The response should consist of every line below, restated exactly, with no pictures.

╭─ Recorded information

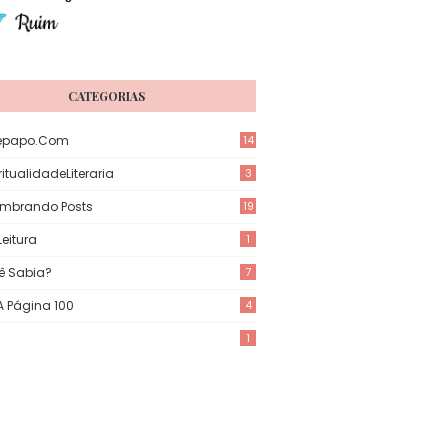
CATEGORIAS
epapo.com
14
itualidadeLiteraria
3
mbrando Posts
19
eitura
1
ê Sabia?
7
 A Página 100
4
1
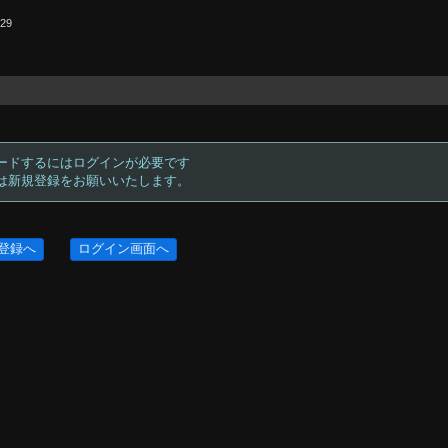
.29
ードするにはログインが必要です
方は新規登録をお願いいたします。
登録へ
ログイン画面へ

╰─

• Solution to this exercise
CATEGORIAS
epapo.com
14
itualidadeLiteraria
3
mbrando Posts
19
eitura
1
ê Sabia?
7
 A Página 100
4
1
.29
ードするにはログインが必要です
方は新規登録をお願いいたします。
登録へ
ログイン画面へ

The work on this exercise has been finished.